Collected data
########################################
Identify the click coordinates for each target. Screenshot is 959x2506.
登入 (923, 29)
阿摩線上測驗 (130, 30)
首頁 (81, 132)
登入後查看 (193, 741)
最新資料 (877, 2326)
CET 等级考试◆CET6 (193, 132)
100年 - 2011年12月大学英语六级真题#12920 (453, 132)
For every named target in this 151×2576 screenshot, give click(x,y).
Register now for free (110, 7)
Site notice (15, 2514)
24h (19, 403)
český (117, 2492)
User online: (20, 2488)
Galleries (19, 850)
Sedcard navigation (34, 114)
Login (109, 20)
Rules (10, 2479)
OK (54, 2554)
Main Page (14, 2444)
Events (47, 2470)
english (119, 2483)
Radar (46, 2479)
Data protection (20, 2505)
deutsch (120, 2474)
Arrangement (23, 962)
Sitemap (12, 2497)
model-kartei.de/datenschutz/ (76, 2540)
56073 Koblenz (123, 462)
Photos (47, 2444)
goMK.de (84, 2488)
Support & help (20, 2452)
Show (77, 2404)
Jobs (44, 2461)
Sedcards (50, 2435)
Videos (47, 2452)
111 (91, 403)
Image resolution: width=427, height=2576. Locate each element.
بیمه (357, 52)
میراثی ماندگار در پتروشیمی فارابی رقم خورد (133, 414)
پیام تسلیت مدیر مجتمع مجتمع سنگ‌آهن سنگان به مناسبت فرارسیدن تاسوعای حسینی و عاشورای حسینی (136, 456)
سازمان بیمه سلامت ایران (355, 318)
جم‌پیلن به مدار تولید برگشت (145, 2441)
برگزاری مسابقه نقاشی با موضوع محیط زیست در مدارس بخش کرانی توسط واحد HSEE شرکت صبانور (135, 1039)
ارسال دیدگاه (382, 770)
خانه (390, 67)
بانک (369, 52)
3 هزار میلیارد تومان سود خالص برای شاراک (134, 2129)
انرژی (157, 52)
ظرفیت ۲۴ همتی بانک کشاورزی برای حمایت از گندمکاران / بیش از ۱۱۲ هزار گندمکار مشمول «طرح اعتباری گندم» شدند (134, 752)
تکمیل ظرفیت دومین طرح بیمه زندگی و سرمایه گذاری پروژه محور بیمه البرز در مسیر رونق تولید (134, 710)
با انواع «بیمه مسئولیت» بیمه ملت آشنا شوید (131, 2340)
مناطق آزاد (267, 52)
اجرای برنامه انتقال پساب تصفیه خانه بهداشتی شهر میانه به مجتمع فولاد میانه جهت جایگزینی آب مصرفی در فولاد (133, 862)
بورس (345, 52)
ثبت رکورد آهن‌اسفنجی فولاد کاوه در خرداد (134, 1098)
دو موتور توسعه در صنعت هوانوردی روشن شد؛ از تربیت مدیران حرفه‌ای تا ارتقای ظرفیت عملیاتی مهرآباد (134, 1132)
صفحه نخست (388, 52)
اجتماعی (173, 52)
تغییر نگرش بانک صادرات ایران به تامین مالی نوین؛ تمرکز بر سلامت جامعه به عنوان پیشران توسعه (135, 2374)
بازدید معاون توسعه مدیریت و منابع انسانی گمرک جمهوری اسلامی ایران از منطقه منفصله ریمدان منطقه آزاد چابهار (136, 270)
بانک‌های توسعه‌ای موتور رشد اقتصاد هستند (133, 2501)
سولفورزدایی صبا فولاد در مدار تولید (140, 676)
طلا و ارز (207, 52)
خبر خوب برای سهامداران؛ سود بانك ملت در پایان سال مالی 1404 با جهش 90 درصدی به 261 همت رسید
########################################
- WHAT IS REQUIRED:
Across the data, how many lines contain the string "خانه"? Only the number is wanted.

- EXERCISE RESPONSE:
2